While teaching in Turkey, he developed an interest in genocide, especially the Armenian genocide. “The world’s hollow response of ‘never again’ after the Holocaust has contributed greatly to the proliferation of genocides in Africa, Bosnia, Rwanda, Cambodia, and now the Sudan,” Smith says.
“When I hit 37, I decided I wanted to be a lawyer,” says Smith about his return to the United States with his wife, Lyn, who retired after 23 years in the U.S. Air Force. He enrolled at Northeastern University’s School of Law in 1990, spent a semester studying law in Paris, and after earning his J.D. in 1993 opened his own law practice in his home town of Malden, Mass.
His legal work gravitates toward helping victims of discrimination or people who are unable to navigate “the system.”
He now specializes in criminal defense, bankruptcy, business transactions, family law and immigration law. Smith performs a considerable amount of pro bono service for a Malden community action agency, working on behalf of clients in the areas of bankruptcy, housing and family law.
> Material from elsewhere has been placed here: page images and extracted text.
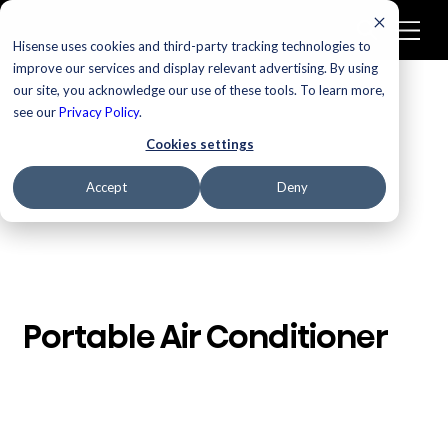
Hisense uses cookies and third-party tracking technologies to
improve our services and display relevant advertising. By using
our site, you acknowledge our use of these tools. To learn more,
/
Homepage
Portable Air Conditioner
see our
Privacy Policy
.
Cookies settings
Accept
Deny
Portable Air Conditioner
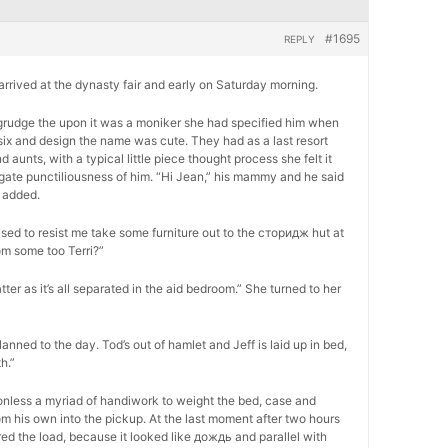
#1695
REPLY
, arrived at the dynasty fair and early on Saturday morning.
 begrudge the upon it was a moniker she had specified him when
six and design the name was cute. They had as a last resort
unts, with a typical little piece thought process she felt it
ogate punctiliousness of him. “Hi Jean,” his mammy and he said
 added.
ed to resist me take some furniture out to the сторидж hut at
om some too Terri?”
atter as it’s all separated in the aid bedroom.” She turned to her
lanned to the day. Tod’s out of hamlet and Jeff is laid up in bed,
h.”
onless a myriad of handiwork to weight the bed, case and
m his own into the pickup. At the last moment after two hours
ed the load, because it looked like дождь and parallel with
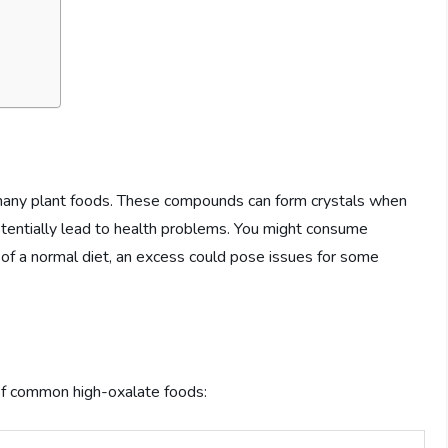
 many plant foods. These compounds can form crystals when
potentially lead to health problems. You might consume
t of a normal diet, an excess could pose issues for some
 of common high-oxalate foods:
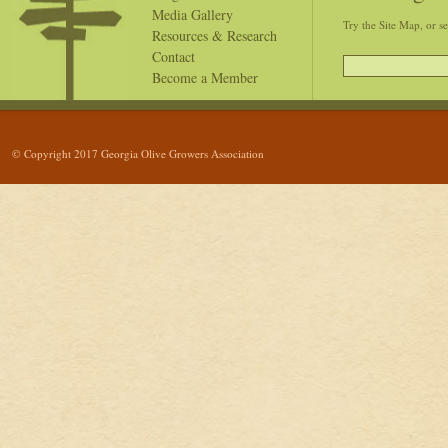
Media Gallery
Try the Site Map, or s
Resources & Research
Contact
Become a Member
© Copyright 2017 Georgia Olive Growers Association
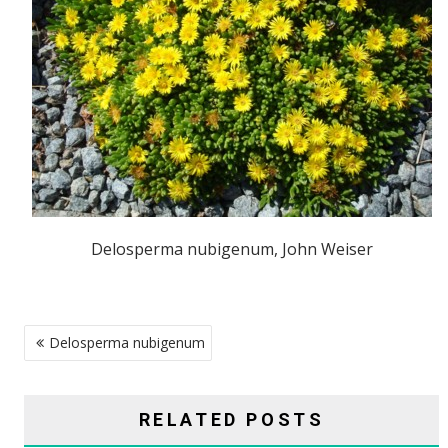
Delosperma nubigenum, John Weiser
POST
Delosperma nubigenum
NAVIGATION
RELATED POSTS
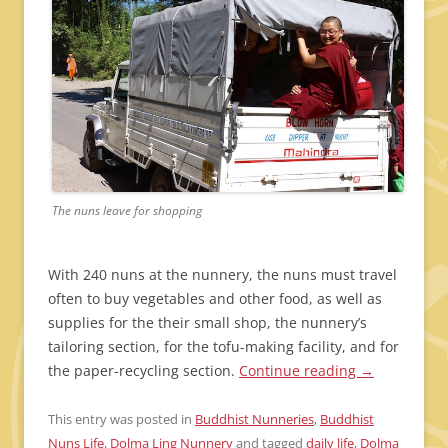
The nuns leave for shopping
With 240 nuns at the nunnery, the nuns must travel
often to buy vegetables and other food, as well as
supplies for the their small shop, the nunnery’s
tailoring section, for the tofu-making facility, and for
the paper-recycling section.
Continue reading
→
This entry was posted in
Buddhist Nunneries
,
Buddhist
Nuns Life
,
Dolma Ling Nunnery
and tagged
daily life
,
Dolma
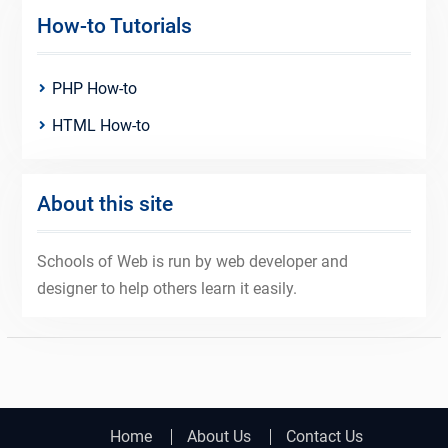
How-to Tutorials
PHP How-to
HTML How-to
About this site
Schools of Web is run by web developer and
designer to help others learn it easily.
Home
About Us
Contact Us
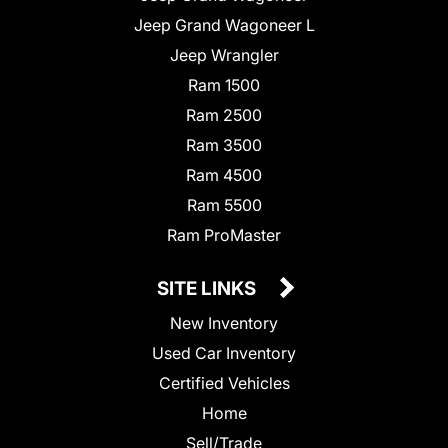
Jeep Grand Wagoneer L
Jeep Wrangler
Ram 1500
Ram 2500
Ram 3500
Ram 4500
Ram 5500
Ram ProMaster
SITE LINKS
New Inventory
Used Car Inventory
Certified Vehicles
Home
Sell/Trade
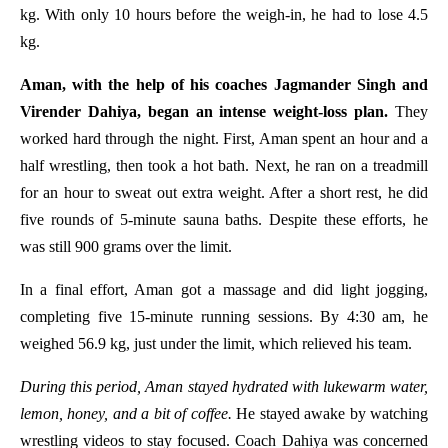
kg. With only 10 hours before the weigh-in, he had to lose 4.5
kg.
Aman, with the help of his coaches Jagmander Singh and
Virender Dahiya, began an intense weight-loss plan.
They
worked hard through the night. First, Aman spent an hour and a
half wrestling, then took a hot bath. Next, he ran on a treadmill
for an hour to sweat out extra weight. After a short rest, he did
five rounds of 5-minute sauna baths. Despite these efforts, he
was still 900 grams over the limit.
In a final effort, Aman got a massage and did light jogging,
completing five 15-minute running sessions. By 4:30 am, he
weighed 56.9 kg, just under the limit, which relieved his team.
During this period, Aman stayed hydrated with lukewarm water,
lemon, honey, and a bit of coffee.
He stayed awake by watching
wrestling videos to stay focused. Coach Dahiya was concerned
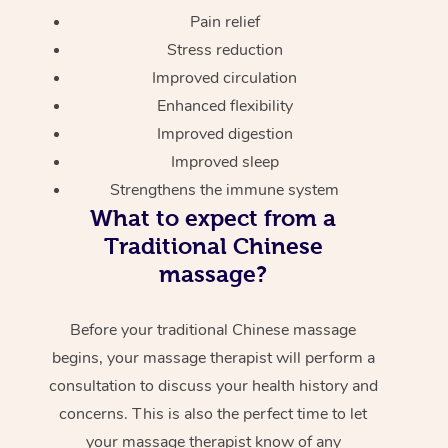
Pain relief
Stress reduction
Improved circulation
Enhanced flexibility
Improved digestion
Improved sleep
Strengthens the immune system
What to expect from a
Traditional Chinese
massage?
Before your traditional Chinese massage
begins, your massage therapist will perform a
consultation to discuss your health history and
concerns. This is also the perfect time to let
your massage therapist know of any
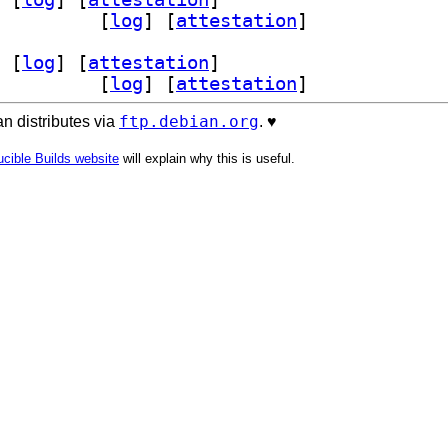
024.09+dfsg-5		
 [
log
]
 [
attestation
]
 [
log
]
 [
attestation
]
024.09+dfsg-5		
 [
log
]
 [
attestation
]
ftp.debian.org
n distributes via
. ♥️
cible Builds website
will explain why this is useful.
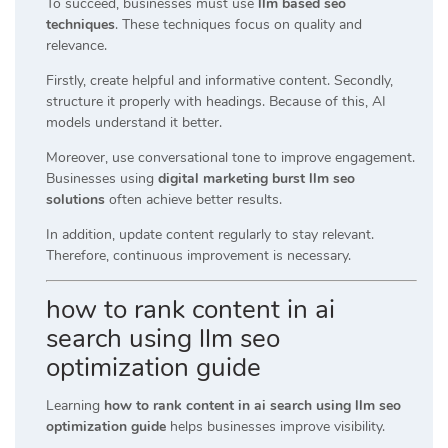
To succeed, businesses must use
llm based seo
techniques
. These techniques focus on quality and
relevance.
Firstly, create helpful and informative content. Secondly,
structure it properly with headings. Because of this, AI
models understand it better.
Moreover, use conversational tone to improve engagement.
Businesses using
digital marketing burst llm seo
solutions
often achieve better results.
In addition, update content regularly to stay relevant.
Therefore, continuous improvement is necessary.
how to rank content in ai
search using llm seo
optimization guide
Learning
how to rank content in ai search using llm seo
optimization guide
helps businesses improve visibility.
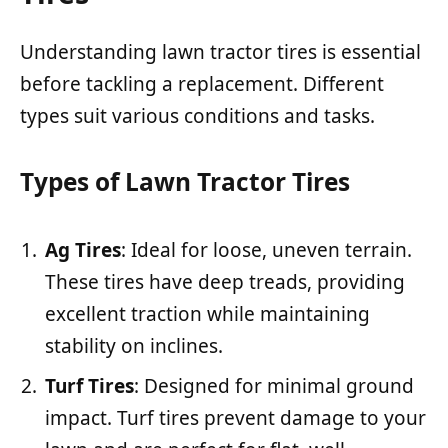
Understanding lawn tractor tires is essential
before tackling a replacement. Different
types suit various conditions and tasks.
Types of Lawn Tractor Tires
Ag Tires
: Ideal for loose, uneven terrain.
These tires have deep treads, providing
excellent traction while maintaining
stability on inclines.
Turf Tires
: Designed for minimal ground
impact. Turf tires prevent damage to your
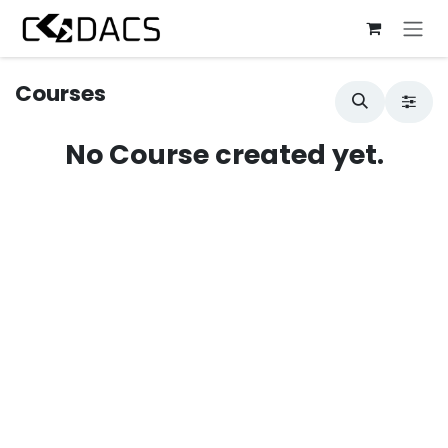
Skip to Content
Courses
No Course created yet.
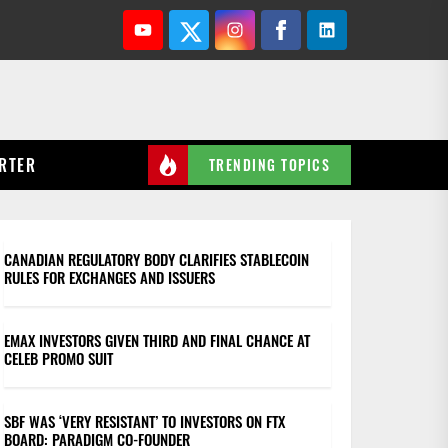
Youtube
Twitter
Instagram
Facebook
Linkedin
RTER
TRENDING TOPICS
CANADIAN REGULATORY BODY CLARIFIES STABLECOIN
RULES FOR EXCHANGES AND ISSUERS
EMAX INVESTORS GIVEN THIRD AND FINAL CHANCE AT
CELEB PROMO SUIT
SBF WAS ‘VERY RESISTANT’ TO INVESTORS ON FTX
BOARD: PARADIGM CO-FOUNDER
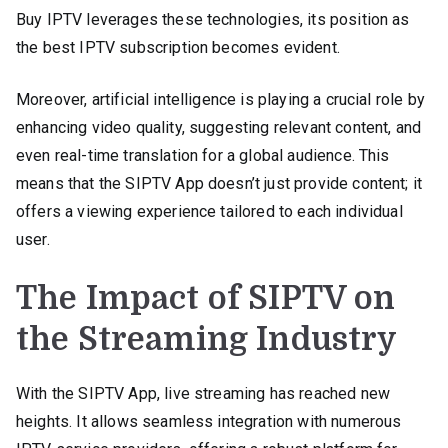
Buy IPTV leverages these technologies, its position as
the best IPTV subscription becomes evident.
Moreover, artificial intelligence is playing a crucial role by
enhancing video quality, suggesting relevant content, and
even real-time translation for a global audience. This
means that the SIPTV App doesn’t just provide content; it
offers a viewing experience tailored to each individual
user.
The Impact of SIPTV on
the Streaming Industry
With the SIPTV App, live streaming has reached new
heights. It allows seamless integration with numerous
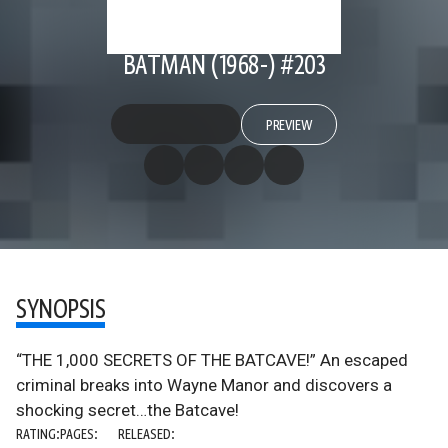
BATMAN (1968-) #203
PREVIEW
SYNOPSIS
“THE 1,000 SECRETS OF THE BATCAVE!” An escaped
criminal breaks into Wayne Manor and discovers a
shocking secret…the Batcave!
RATING:
PAGES:
RELEASED:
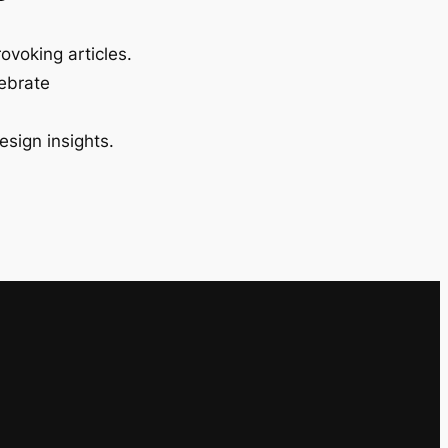
ovoking articles.
lebrate
esign insights.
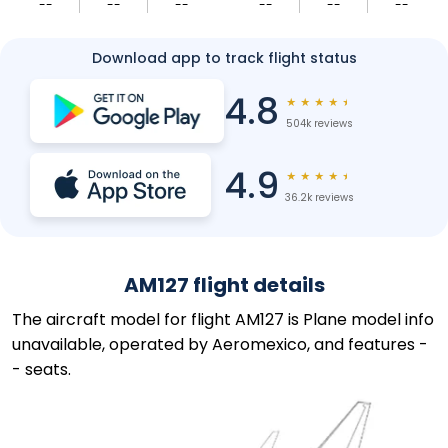
--
--
--
--
--
--
Download app to track flight status
4.8
★
★
★
★
★
504k reviews
4.9
★
★
★
★
★
36.2k reviews
AM127 flight details
The aircraft model for flight AM127 is Plane model info
unavailable, operated by Aeromexico, and features -
- seats.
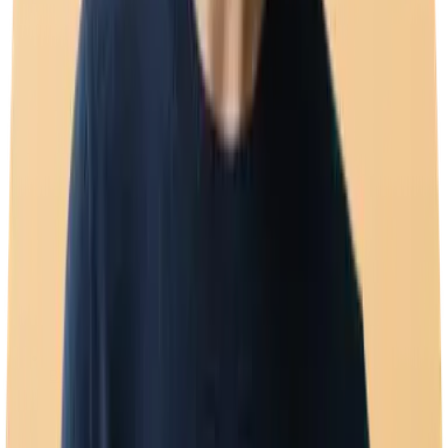
Broadcast campaigns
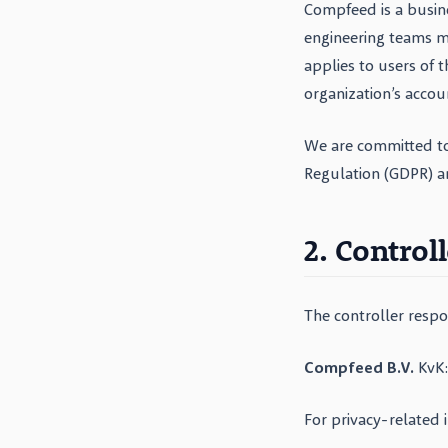
Compfeed is a busin
engineering teams m
applies to users of 
organization’s accou
We are committed to
Regulation (GDPR) a
2. Control
The controller respo
Compfeed B.V.
KvK:
For privacy-related 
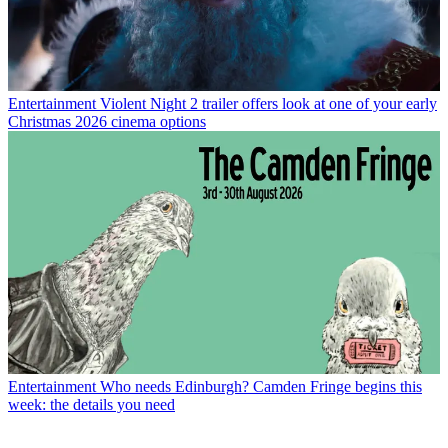
Entertainment
Violent Night 2 trailer offers look at one of your early
Christmas 2026 cinema options
Entertainment
Who needs Edinburgh? Camden Fringe begins this
week: the details you need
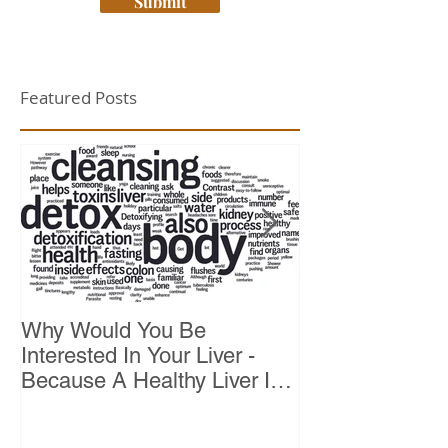
Submit
Featured Posts
Why Would You Be
Top 10 Reason
Interested In Your Liver -
Because A Healthy Liver Is
Vital For Vitality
“I’m committed to representing indigent persons,” he says, and in addition to his pro bono work, Smith has worked part-time since 1994 as a Suffolk County public defender. In his first trial as a public defender, he got a “not guilty” verdict for a disabled Hispanic man who was “being hassled by the police” and arrested for allegedly assaulting a police officer. Smith later negotiated a monetary settlement for his client for civil rights violations.